*WHAT YOU ARE ASKED TO DO*: Among the entries below, please repeat exactly and only the lines from the line containing "migliorata la qualità" to the line containing "prevenire il ricorso", both lines included.

*EXERCISE MATERIALS*:
########

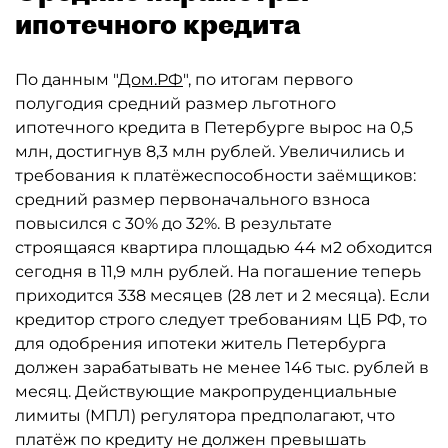
ипотечного кредита
По данным "
Дом.РФ
", по итогам первого
полугодия средний размер льготного
ипотечного кредита в Петербурге вырос на 0,5
млн, достигнув 8,3 млн рублей. Увеличились и
требования к платёжеспособности заёмщиков:
средний размер первоначального взноса
повысился с 30% до 32%. В результате
строящаяся квартира площадью 44 м2 обходится
сегодня в 11,9 млн рублей. На погашение теперь
приходится 338 месяцев (28 лет и 2 месяца). Если
кредитор строго следует требованиям ЦБ РФ, то
для одобрения ипотеки житель Петербурга
должен зарабатывать не менее 146 тыс. рублей в
месяц. Действующие макропруденциальные
лимиты (МПЛ) регулятора предполагают, что
платёж по кредиту не должен превышать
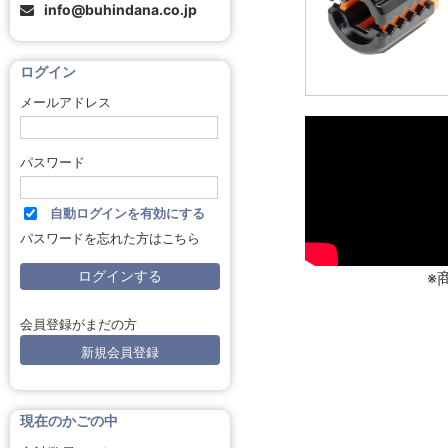
info@buhindana.co.jp
ログイン
メールアドレス
パスワード
自動ログインを有効にする
パスワードを忘れた方はこちら
※
会員登録がまだの方
新規会員登録
現在のかごの中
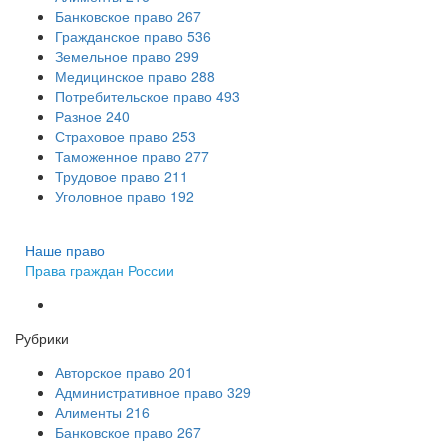
Банковское право
267
Гражданское право
536
Земельное право
299
Медицинское право
288
Потребительское право
493
Разное
240
Страховое право
253
Таможенное право
277
Трудовое право
211
Уголовное право
192
Наше право
Права граждан России
Рубрики
Авторское право
201
Административное право
329
Алименты
216
Банковское право
267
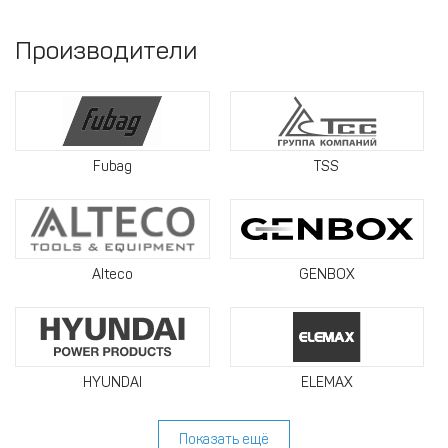
Производители
Fubag
TSS
Alteco
GENBOX
HYUNDAI
ELEMAX
Показать ещё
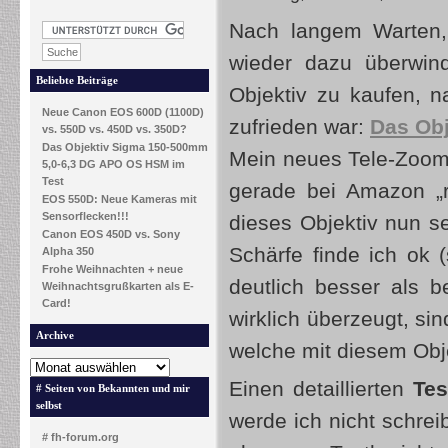
Nach langem Warten,
wieder dazu überwin
Beliebte Beiträge
Objektiv zu kaufen, n
Neue Canon EOS 600D (1100D)
zufrieden war:
Das Ob
vs. 550D vs. 450D vs. 350D?
Das Objektiv Sigma 150-500mm
Mein neues Tele-Zoom-
5,0-6,3 DG APO OS HSM im
Test
gerade bei Amazon „r
EOS 550D: Neue Kameras mit
Sensorflecken!!!
dieses Objektiv nun se
Canon EOS 450D vs. Sony
Schärfe finde ich ok 
Alpha 350
Frohe Weihnachten + neue
deutlich besser als 
Weihnachtsgrußkarten als E-
Card!
wirklich überzeugt, si
Archive
welche mit diesem Ob
Einen detaillierten
Tes
# Seiten von Bekannten und mir
selbst
werde ich nicht schreib
# fh-forum.org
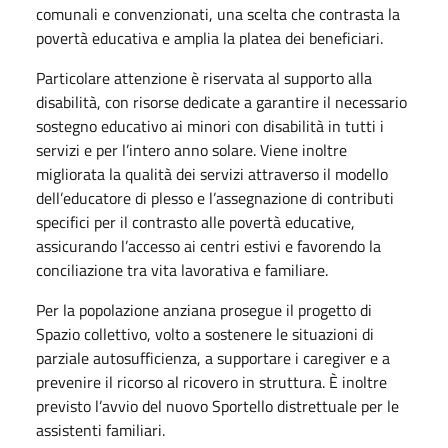
comunali e convenzionati, una scelta che contrasta la
povertà educativa e amplia la platea dei beneficiari.
Particolare attenzione è riservata al supporto alla
disabilità, con risorse dedicate a garantire il necessario
sostegno educativo ai minori con disabilità in tutti i
servizi e per l’intero anno solare. Viene inoltre
migliorata la qualità dei servizi attraverso il modello
dell’educatore di plesso e l’assegnazione di contributi
specifici per il contrasto alle povertà educative,
assicurando l’accesso ai centri estivi e favorendo la
conciliazione tra vita lavorativa e familiare.
Per la popolazione anziana prosegue il progetto di
Spazio collettivo, volto a sostenere le situazioni di
parziale autosufficienza, a supportare i caregiver e a
prevenire il ricorso al ricovero in struttura. È inoltre
previsto l’avvio del nuovo Sportello distrettuale per le
assistenti familiari.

########

*ANSWER SECTION*:
migliorata la qualità dei servizi attraverso il modello
dell’educatore di plesso e l’assegnazione di contributi
specifici per il contrasto alle povertà educative,
assicurando l’accesso ai centri estivi e favorendo la
conciliazione tra vita lavorativa e familiare.
Per la popolazione anziana prosegue il progetto di
Spazio collettivo, volto a sostenere le situazioni di
parziale autosufficienza, a supportare i caregiver e a
prevenire il ricorso al ricovero in struttura. È inoltre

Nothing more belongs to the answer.